If you have a 401(k) or 403(b) through your employer, make sure you’re contributing as much as your budget allows each month. No matter what you do, make sure you’re at least taking advantage of any matching contributions your employer offers. If you’re over 50, you can contribute even more, with catch-up contributions. 

Consider Roth IRA Conversions

Considering a Roth IRA conversion can be a smart move for some individuals. It involves changing investments from a traditional 401(k) or IRA into a Roth IRA. You will pay taxes on the amount transferred, but then you can make withdrawals tax-free during retirement. Keep in mind that Roth IRA conversions have a five-year rule, which means you need to wait at least five years after the conversion before making a withdrawal.

Maintain a Balanced Stock and Bond Portfolio

As you approach retirement, your risk tolerance should adjust. While you might have been willing to invest mostly in stocks in your 20s, now it’s important to have a balanced mix of stocks and bonds. Most financial advisors suggest a portfolio of 60% stocks and 40% bonds as you near retirement.

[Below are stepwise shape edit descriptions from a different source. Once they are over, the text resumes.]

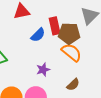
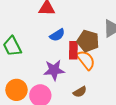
red rectangle: (55, 26) -> (73, 50), moved
purple star: (43, 70) -> (54, 70), size x1.5

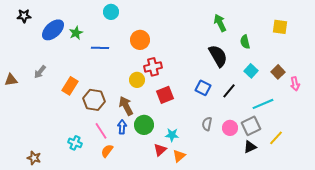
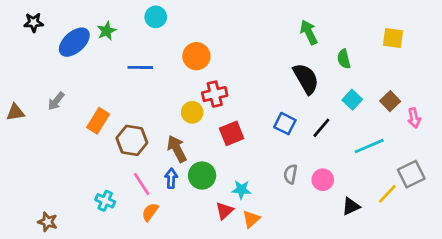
green star: (76, 33) -> (107, 31), moved
gray square: (251, 126) -> (411, 174), moved

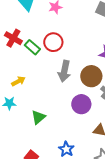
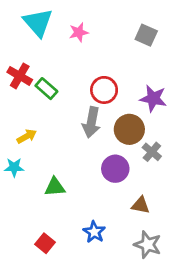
red circle: (53, 42) -> (104, 90), moved
green triangle: (38, 117) -> (55, 187), turned 35

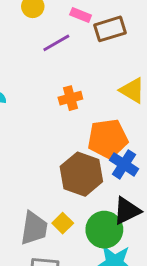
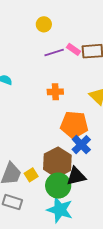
pink rectangle: (81, 15) -> (74, 49), moved
brown hexagon: (81, 174) -> (57, 162), moved

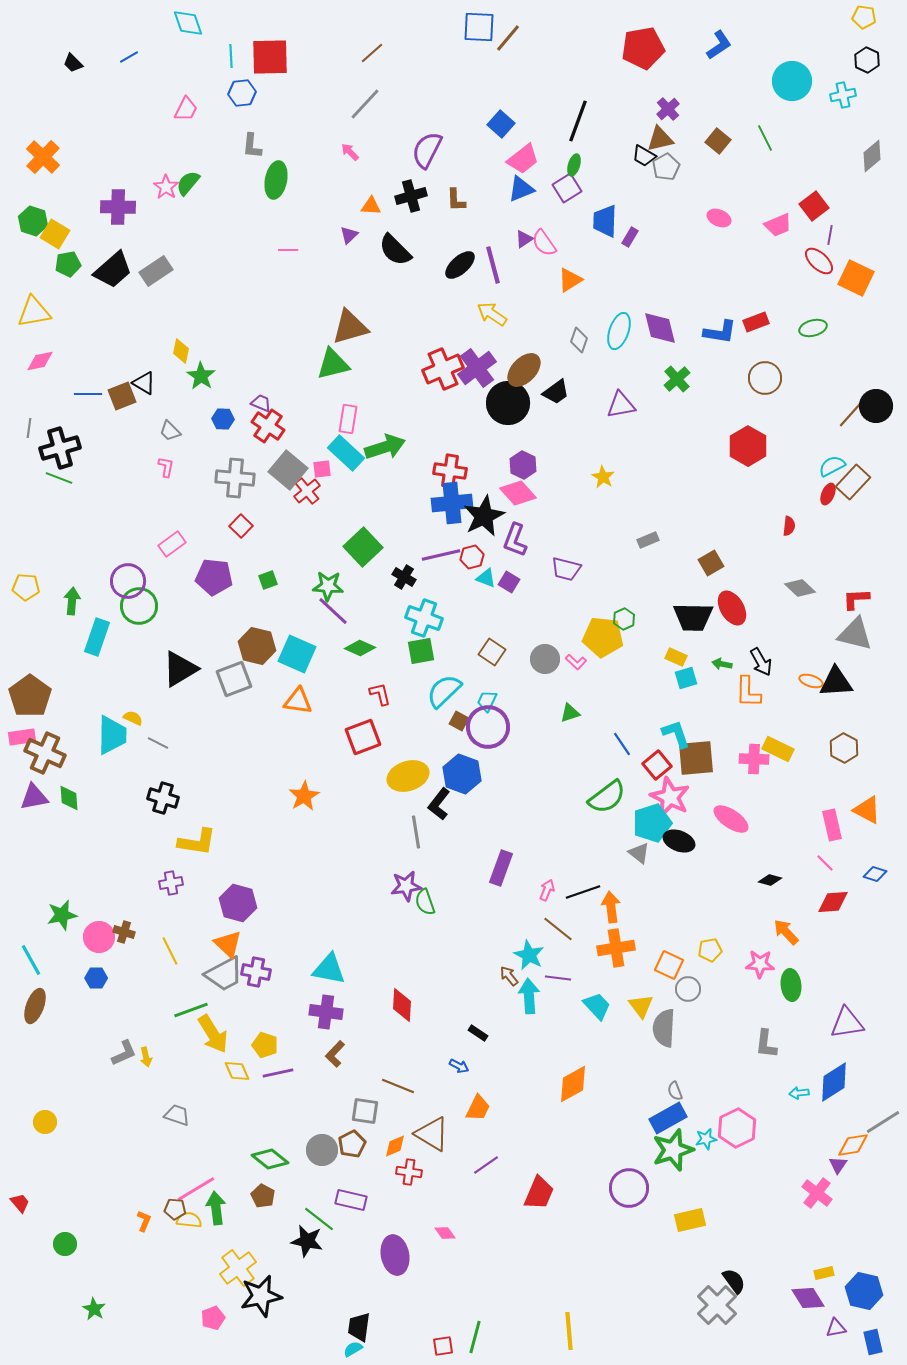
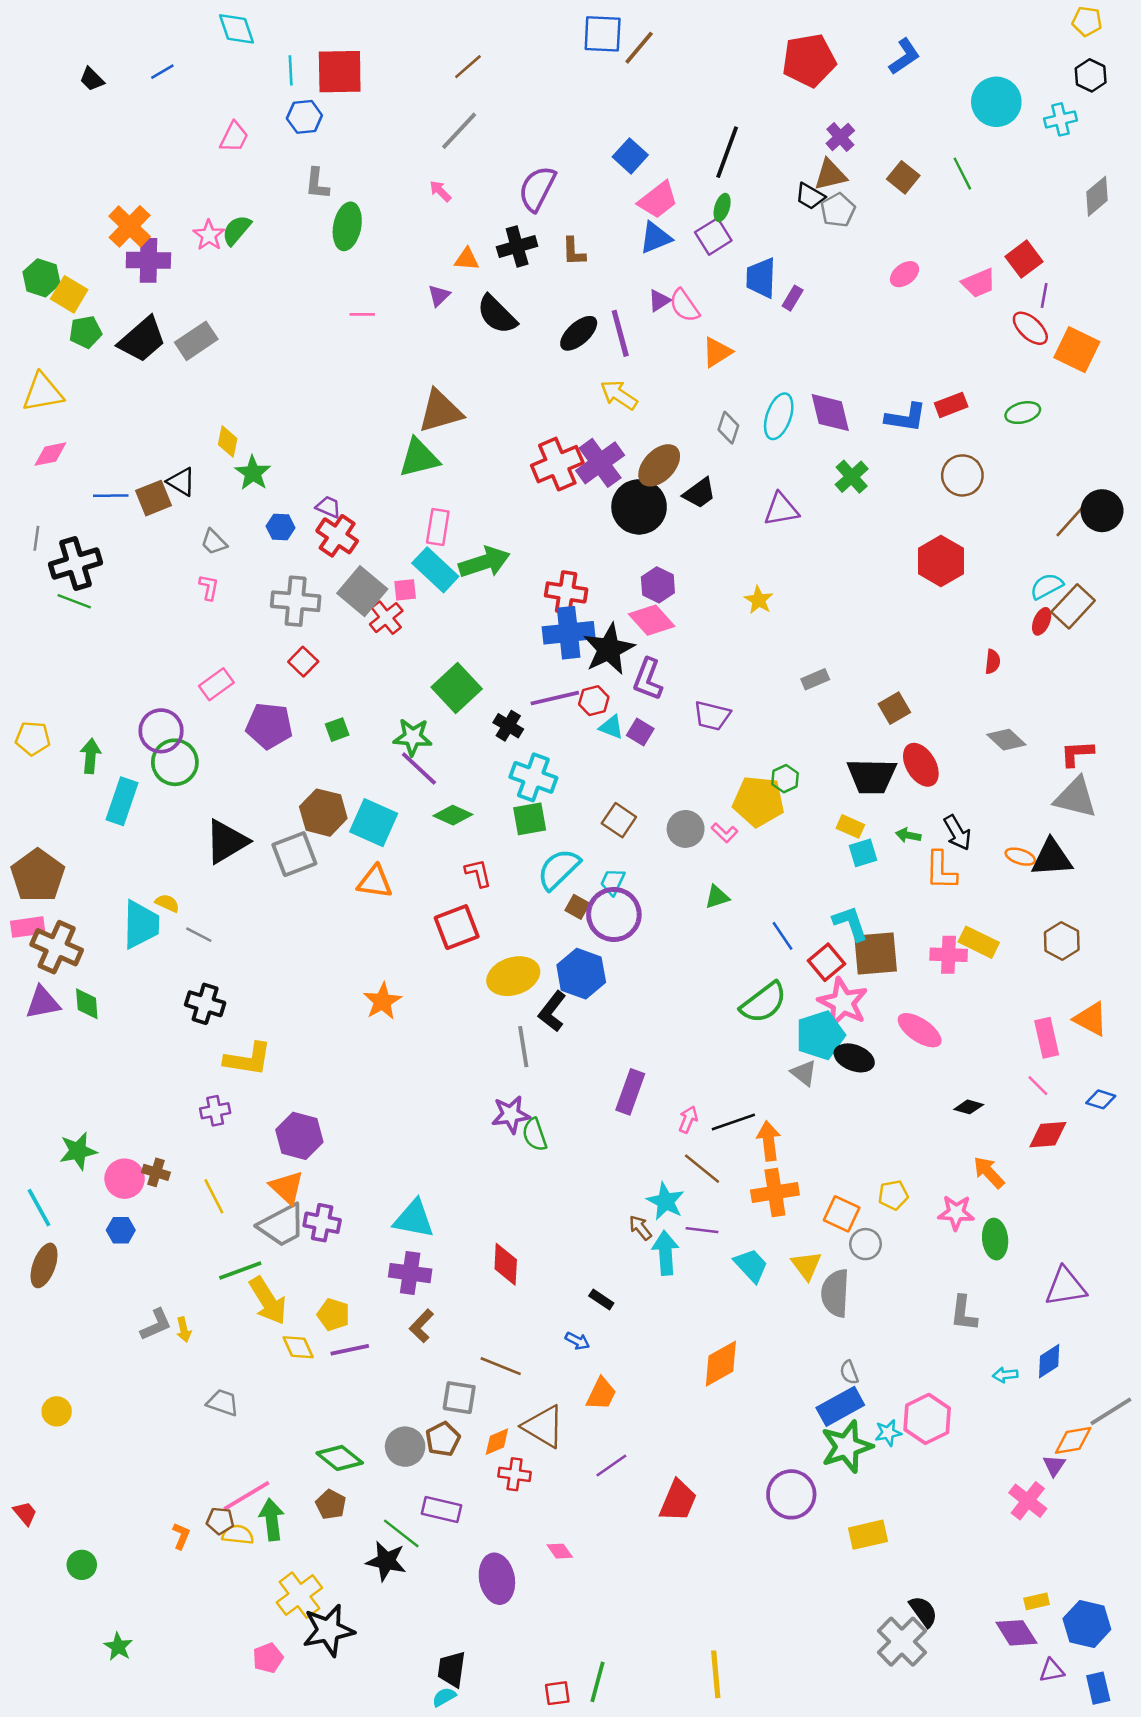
orange cross: (43, 157) -> (130, 226), moved
pink ellipse: (719, 218) -> (904, 274), turned -60
blue diamond: (834, 1082) -> (1049, 1361), size x0.7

However, this allocation isn’t fixed and can be adjusted based on your comfort level.

Use a Health Savings Account (HSA)

If you have a high-deductible health insurance plan, you can also use a health savings account (HSA). These accounts can provide significant tax benefits. Not only are your contributions made pre-tax, but when you withdraw funds for qualified medical expenses, it is done tax-free. Since medical costs are one of the biggest expenses for most retirees, an HSA can be a great way to save money on these costs.

Eliminate High-Interest Debt

Although not a traditional investment, paying off credit cards or other high-interest loans guarantees a return equal to the interest rate you’re avoiding. Being debt-free by retirement will reduce your monthly expenses, making budgeting much easier.